Using science to change the way we learn

The report focuses on the fundamental questions that influence our ability to learn and highlights the opportunity for Australia to transform its practices related to learning, with the aim of enhancing life-long learning outcomes for all Australians.

It also uses science to challenge a number of commonly held beliefs about how the brain functions, learns and ages. 

The central recommendation of the report is the establishment of a Science of Learning Program, to be delivered through a number of interdisciplinary and inter-professional Science of Learning Centres.

Further detail on the Science of Learning Program can be found in the short  impact statement.  Click here to download the statement.

In describing the Science of Learning Centres, Australia’s Former Chief Scientist, Professor Penny D Sackett said “the Centres would have a transformational impact on learning by advancing the scientific understanding of effective learning techniques; generating knowledge to inform education policy and practice; and by testing innovative approaches in real world environments to maximise learning outcomes.

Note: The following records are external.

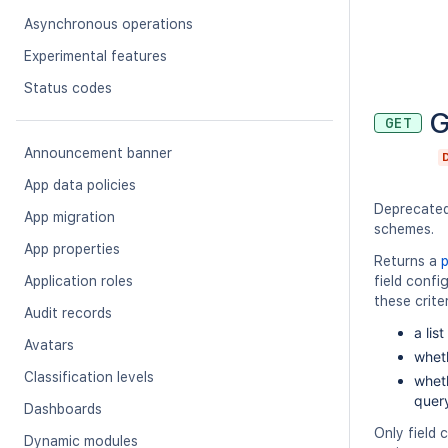
Asynchronous operations
Experimental features
Status codes
G
GET
Announcement banner
App data policies
Deprecate
App migration
schemes.
App properties
Returns a
Application roles
field confi
these criter
Audit records
a lis
Avatars
wheth
Classification levels
wheth
query
Dashboards
Only field
Dynamic modules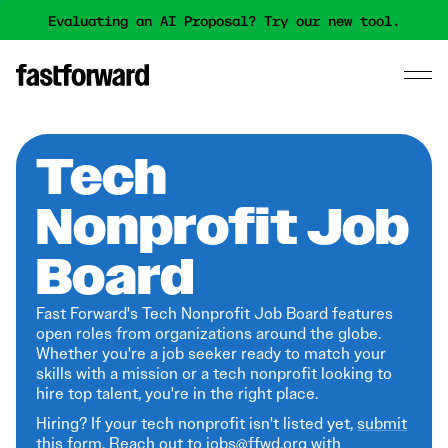
Evaluating an AI Proposal? Try our new tool.
Tech
Nonprofit Job
Board
Fast Forward's Tech Nonprofit Job Board features
open roles from organizations around the globe.
Whether you're a job seeker ready to match your
skills with a mission or a tech nonprofit looking to
hire top talent, you're in the right place.
Hiring? If your tech nonprofit isn't listed yet,
submit
this form
. Reach out to jobs@ffwd.org with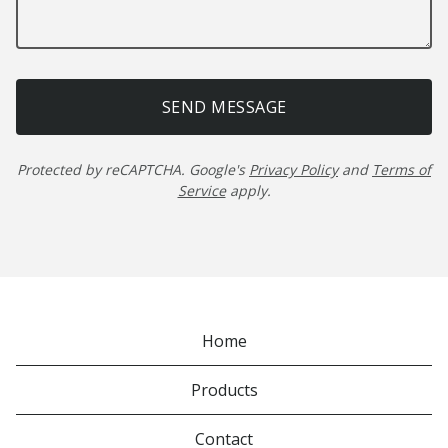
SEND MESSAGE
Protected by reCAPTCHA. Google's
Privacy Policy
and
Terms of
Service
apply.
Home
Products
Contact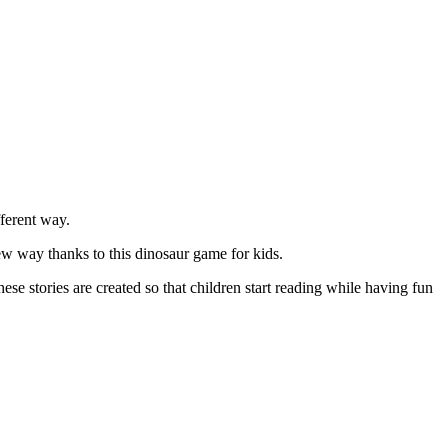
ferent way.
ew way thanks to this dinosaur game for kids.
e stories are created so that children start reading while having fun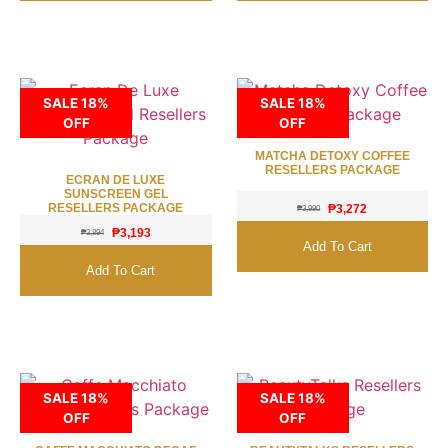
SALE 18%
SALE 18%
OFF
OFF
MATCHA DETOXY COFFEE
RESELLERS PACKAGE
ECRAN DE LUXE
SUNSCREEN GEL
RESELLERS PACKAGE
₱
3,272
₱
3,990
₱
3,193
₱
3,894
Add To Cart
Add To Cart
SALE 18%
SALE 18%
OFF
OFF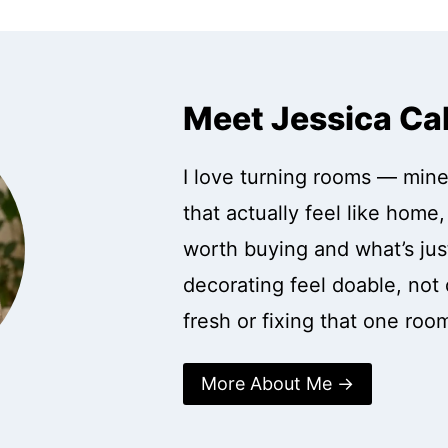
Meet Jessica Ca
I love turning rooms — mine
that actually feel like home
worth buying and what’s just
decorating feel doable, not 
fresh or fixing that one roo
More About Me →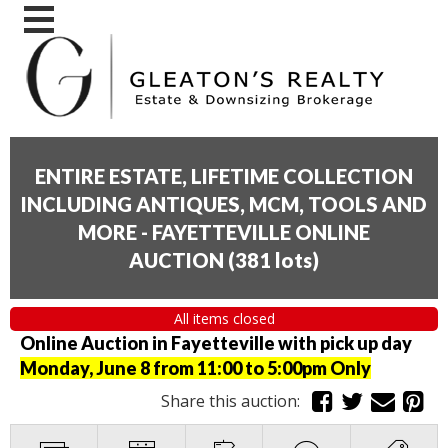
ENTIRE ESTATE, LIFETIME COLLECTION
INCLUDING ANTIQUES, MCM, TOOLS AND
MORE - FAYETTEVILLE ONLINE
AUCTION
(
381 lots
)
All items closed
Online Auction in Fayetteville with pick up day
Monday, June 8 from 11:00 to 5:00pm Only
Share this auction: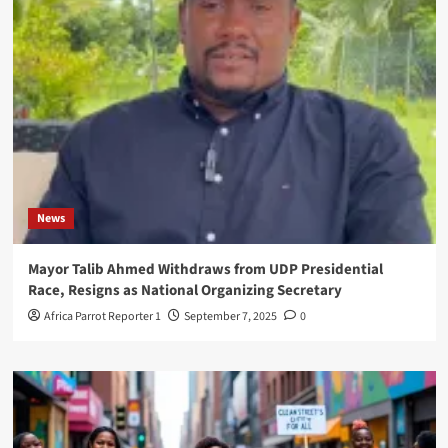
News
Mayor Talib Ahmed Withdraws from UDP Presidential
Race, Resigns as National Organizing Secretary
Africa Parrot Reporter 1
September 7, 2025
0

“It is expected that the research findings from these Centres could lead to improvements in equity, educational practice and practitioner development.  All of which, should narrow the achievement gap and maximise Australia’s economic productivity.

“By adopting the recommendation from the report to establish Science of Learning Centres, we can deliver a society of effective life-long learners who have the ability to engage in the rapidly developing knowledge society that is the global future.”

The Centres, if established, would cover Australia geographically and socio-economically; and would build on the work already being conducted across Australia by Departments of Education, researchers and other educational groups. 

It is also expected that input into the Centres would be harnessed from parents, carers, learners, community leaders, formal and informal educators, and researchers from different disciplines.